----- Input for this task

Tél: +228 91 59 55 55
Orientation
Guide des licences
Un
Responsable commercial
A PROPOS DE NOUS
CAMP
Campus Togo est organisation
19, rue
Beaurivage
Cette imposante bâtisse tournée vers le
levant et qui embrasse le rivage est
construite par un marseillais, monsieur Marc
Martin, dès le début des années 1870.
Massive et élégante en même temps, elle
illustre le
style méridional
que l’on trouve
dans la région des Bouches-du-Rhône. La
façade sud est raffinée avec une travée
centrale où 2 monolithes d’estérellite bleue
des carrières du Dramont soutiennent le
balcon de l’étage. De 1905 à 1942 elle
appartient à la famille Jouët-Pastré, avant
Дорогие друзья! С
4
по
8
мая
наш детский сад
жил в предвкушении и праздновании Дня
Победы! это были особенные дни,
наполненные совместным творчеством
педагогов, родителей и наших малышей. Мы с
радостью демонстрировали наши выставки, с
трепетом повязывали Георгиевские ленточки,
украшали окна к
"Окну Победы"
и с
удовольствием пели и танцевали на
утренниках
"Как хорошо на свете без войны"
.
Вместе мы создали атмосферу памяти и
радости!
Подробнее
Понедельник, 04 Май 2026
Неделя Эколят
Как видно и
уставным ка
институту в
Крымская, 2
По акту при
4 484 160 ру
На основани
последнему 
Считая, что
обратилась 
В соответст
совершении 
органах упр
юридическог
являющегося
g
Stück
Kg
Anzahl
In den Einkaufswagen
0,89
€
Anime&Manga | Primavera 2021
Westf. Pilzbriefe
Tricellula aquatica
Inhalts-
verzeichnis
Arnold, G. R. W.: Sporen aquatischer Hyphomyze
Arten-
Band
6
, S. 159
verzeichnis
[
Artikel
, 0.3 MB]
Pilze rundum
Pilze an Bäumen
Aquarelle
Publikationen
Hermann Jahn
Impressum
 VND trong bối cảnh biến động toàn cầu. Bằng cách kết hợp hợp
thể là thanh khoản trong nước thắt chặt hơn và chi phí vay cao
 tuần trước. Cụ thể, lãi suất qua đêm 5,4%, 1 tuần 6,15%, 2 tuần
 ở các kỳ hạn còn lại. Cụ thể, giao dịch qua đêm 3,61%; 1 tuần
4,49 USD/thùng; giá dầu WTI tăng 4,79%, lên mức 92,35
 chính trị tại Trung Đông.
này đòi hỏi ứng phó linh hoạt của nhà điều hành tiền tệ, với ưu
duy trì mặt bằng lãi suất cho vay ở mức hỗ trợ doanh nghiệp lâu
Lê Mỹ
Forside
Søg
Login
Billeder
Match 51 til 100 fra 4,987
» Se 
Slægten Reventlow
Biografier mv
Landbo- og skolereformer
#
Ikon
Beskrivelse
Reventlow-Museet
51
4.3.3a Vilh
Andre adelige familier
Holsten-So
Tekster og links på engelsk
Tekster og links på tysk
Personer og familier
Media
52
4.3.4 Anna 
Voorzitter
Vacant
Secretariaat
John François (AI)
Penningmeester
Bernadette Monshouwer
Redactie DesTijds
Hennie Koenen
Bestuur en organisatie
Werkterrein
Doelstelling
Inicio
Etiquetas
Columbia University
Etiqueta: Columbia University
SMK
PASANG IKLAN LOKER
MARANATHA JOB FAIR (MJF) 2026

----------

Every record should be output precisely as it was given.

Tél: +228 91 59 55 55
Orientation
Guide des licences
Un
Responsable commercial
A PROPOS DE NOUS
CAMP
Campus Togo est organisation
19, rue
Beaurivage
Cette imposante bâtisse tournée vers le
levant et qui embrasse le rivage est
construite par un marseillais, monsieur Marc
Martin, dès le début des années 1870.
Massive et élégante en même temps, elle
illustre le
style méridional
que l’on trouve
dans la région des Bouches-du-Rhône. La
façade sud est raffinée avec une travée
centrale où 2 monolithes d’estérellite bleue
des carrières du Dramont soutiennent le
balcon de l’étage. De 1905 à 1942 elle
appartient à la famille Jouët-Pastré, avant
Дорогие друзья! С
4
по
8
мая
наш детский сад
жил в предвкушении и праздновании Дня
Победы! это были особенные дни,
наполненные совместным творчеством
педагогов, родителей и наших малышей. Мы с
радостью демонстрировали наши выставки, с
трепетом повязывали Георгиевские ленточки,
украшали окна к
"Окну Победы"
и с
удовольствием пели и танцевали на
утренниках
"Как хорошо на свете без войны"
.
Вместе мы создали атмосферу памяти и
радости!
Подробнее
Понедельник, 04 Май 2026
Неделя Эколят
Как видно и
уставным ка
институту в
Крымская, 2
По акту при
4 484 160 ру
На основани
последнему 
Считая, что
обратилась 
В соответст
совершении 
органах упр
юридическог
являющегося
g
Stück
Kg
Anzahl
In den Einkaufswagen
0,89
€
Anime&Manga | Primavera 2021
Westf. Pilzbriefe
Tricellula aquatica
Inhalts-
verzeichnis
Arnold, G. R. W.: Sporen aquatischer Hyphomyze
Arten-
Band
6
, S. 159
verzeichnis
[
Artikel
, 0.3 MB]
Pilze rundum
Pilze an Bäumen
Aquarelle
Publikationen
Hermann Jahn
Impressum
 VND trong bối cảnh biến động toàn cầu. Bằng cách kết hợp hợp
thể là thanh khoản trong nước thắt chặt hơn và chi phí vay cao
 tuần trước. Cụ thể, lãi suất qua đêm 5,4%, 1 tuần 6,15%, 2 tuần
 ở các kỳ hạn còn lại. Cụ thể, giao dịch qua đêm 3,61%; 1 tuần
4,49 USD/thùng; giá dầu WTI tăng 4,79%, lên mức 92,35
 chính trị tại Trung Đông.
này đòi hỏi ứng phó linh hoạt của nhà điều hành tiền tệ, với ưu
duy trì mặt bằng lãi suất cho vay ở mức hỗ trợ doanh nghiệp lâu
Lê Mỹ
Forside
Søg
Login
Billeder
Match 51 til 100 fra 4,987
» Se 
Slægten Reventlow
Biografier mv
Landbo- og skolereformer
#
Ikon
Beskrivelse
Reventlow-Museet
51
4.3.3a Vilh
Andre adelige familier
Holsten-So
Tekster og links på engelsk
Tekster og links på tysk
Personer og familier
Media
52
4.3.4 Anna 
Voorzitter
Vacant
Secretariaat
John François (AI)
Penningmeester
Bernadette Monshouwer
Redactie DesTijds
Hennie Koenen
Bestuur en organisatie
Werkterrein
Doelstelling
Inicio
Etiquetas
Columbia University
Etiqueta: Columbia University
SMK
PASANG IKLAN LOKER
MARANATHA JOB FAIR (MJF) 2026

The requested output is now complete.